Click here to learn more about Dr. Copot.

Andrea Fetters, PhD (2021 Cohort delayed start)
Faculty Mentor: Karen Goodell, Evolution, Ecology and Organismal Biology

Andrea earned her B.S. in Biology from Saint Mary’s College and her Ph.D. with a Teaching Minor in Ecology and Evolution from the University of Pittsburgh. She is broadly interested in plant-microbe insect interactions. Her dissertation research focused on pollen-associated viruses and how certain plant traits and mating system, community-level interactions, and landscape attributes contribute to the size of the pollen virome. In graduate school, Andrea was supported by the Andrew W. Mellon Predoctoral Fellowship and was involved in outreach programs in the Pittsburgh Public School district and diversity initiatives. At The Ohio State University, she will investigate mutualistic plant-arbuscular mycorrhizal fungi-pollinator interactions in a reclaimed surface mine habitat under the guidance of Drs. Karen Goodell, Alison Bennett, and Frances Sivakoff in the Department of Ecology, Evolution, and Organismal Biology. Andrea’s overall goal is to understand whether the plant-fungal mutualism influences the plant pollinator one via the promotion of attractive floral traits, and whether it can also mitigate the effect of heavy metal soil pollution on the plant-pollinator mutualism, via the promotion of the same attractive floral traits. Understanding how species interactions are connected is currently essential, given the burgeoning rate at which humans alter the environment and perhaps forever change species’ ecological and evolutionary trajectories.

Click here to learn more about Dr. Fetters.

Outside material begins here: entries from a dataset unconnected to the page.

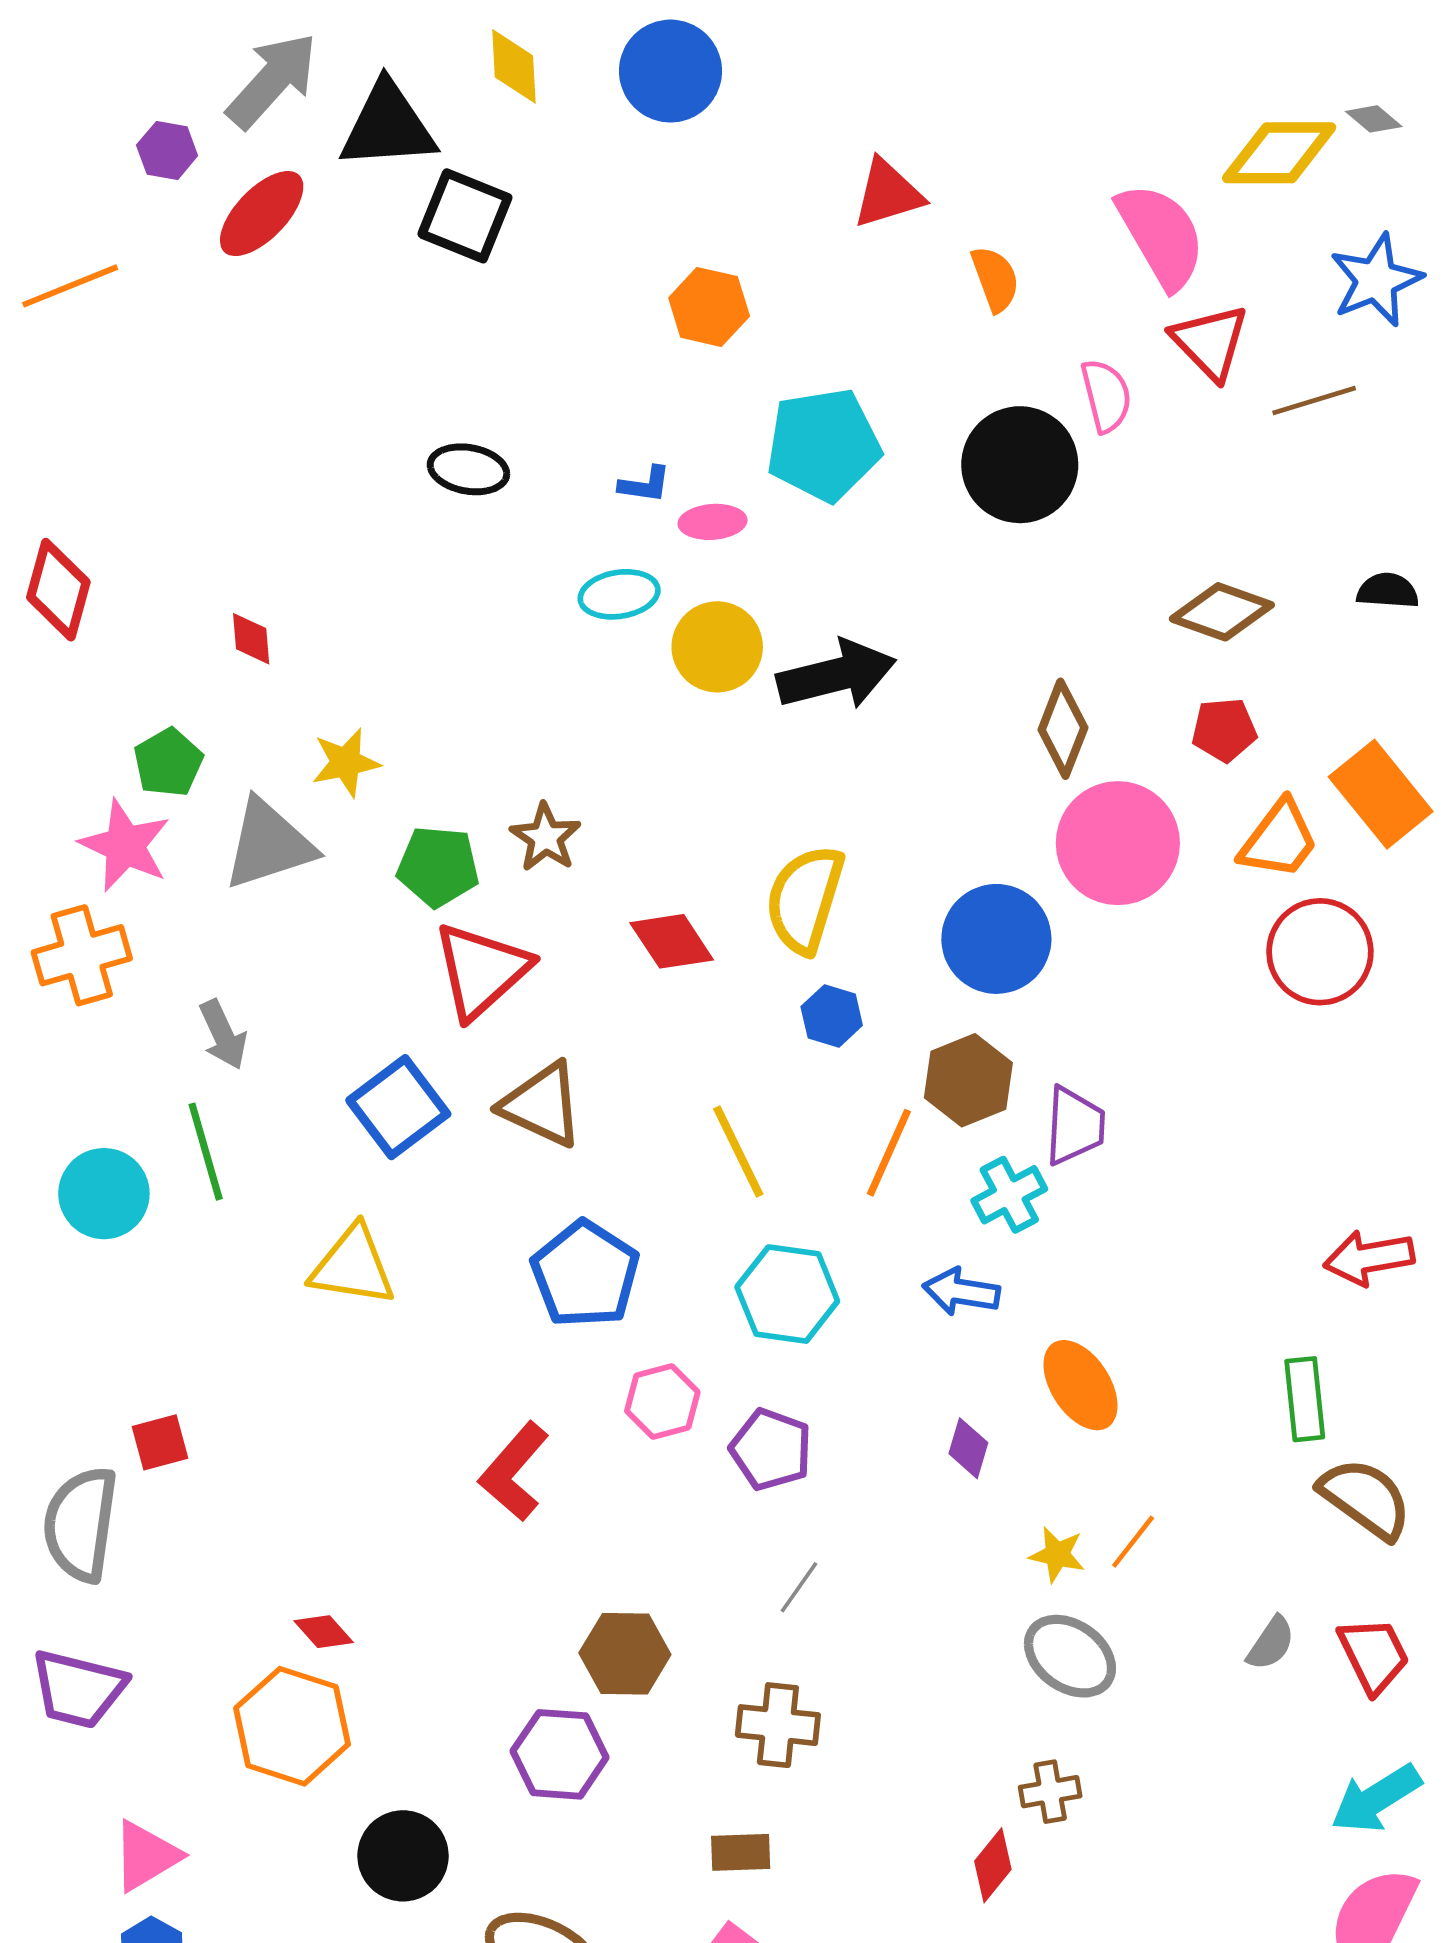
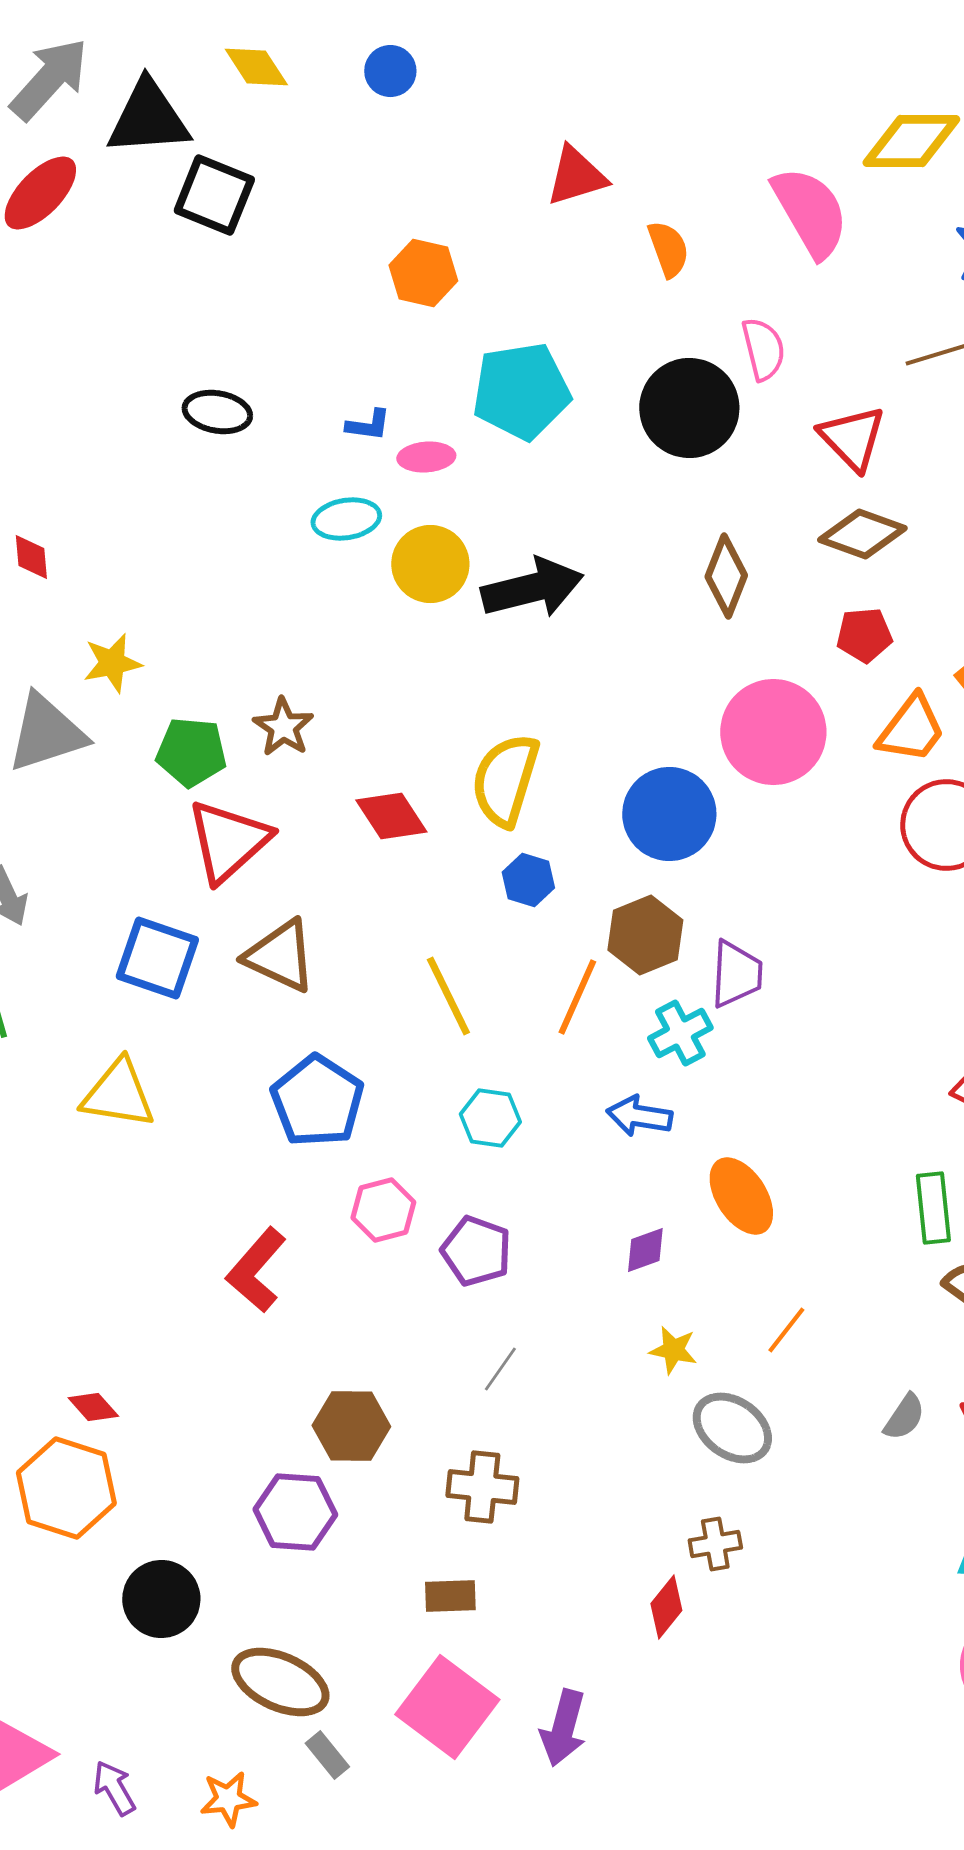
yellow diamond: (514, 66) -> (256, 67), turned -30
blue circle: (670, 71) -> (390, 71), size x0.6
red triangle: (1210, 342) -> (852, 438), moved
brown diamond: (1063, 729) -> (726, 576), moved
blue square: (398, 1107) -> (157, 958), turned -34
cyan hexagon: (787, 1294) -> (490, 1118), size x0.7
purple diamond: (968, 1448) -> (645, 1250), turned 54
yellow star: (1057, 1555) -> (673, 1350), moved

Jacob Hopkins, PhD (2021 Cohort delayed start)
Faculty Mentor: Alison Bennett, Evolution, Ecology and Organismal Biology

Jacob Hopkins is a postdoctoral scholar in Dr. Alison Bennett’s laboratory. Jacob earned his bachelor’s degree in microbiology from Indiana University, where he worked as an undergraduate lab technician for Dr. James D. Bever. Following the completion of his undergraduate studies, he completed a Ph.D. degree in the lab of Dr. Benjamin Sikes at the University of Kansas. His work has resulted in publications in the Journal of Scientific Data (2016), Oecologia (2020), and FEMS Microbiology Ecology (2020). Currently, Jacob studies the effects of prescribed fires and other land management techniques on soil fungal communities and their function in ecosystems. This work uses fire recurrent, or pyrophilic ecosystems, as models to predict the effects of fire and climate change in less fire tolerant systems. His work with Dr. Bennett will continue this research by studying how interactions between climate and fire influence fungal community structure through selection for specific traits. Jacob also has a passion for teaching, outreach, and scientific mentorship. During his time in Dr. Bennett’s laboratory, he will improve his abilities in these areas by co-teaching statistical seminars with Dr. Bennett, developing scientific outreach modules, and mentoring students from the Louis Stokes Alliances for Minority Participation (LSAMP) and The Metro Early College School.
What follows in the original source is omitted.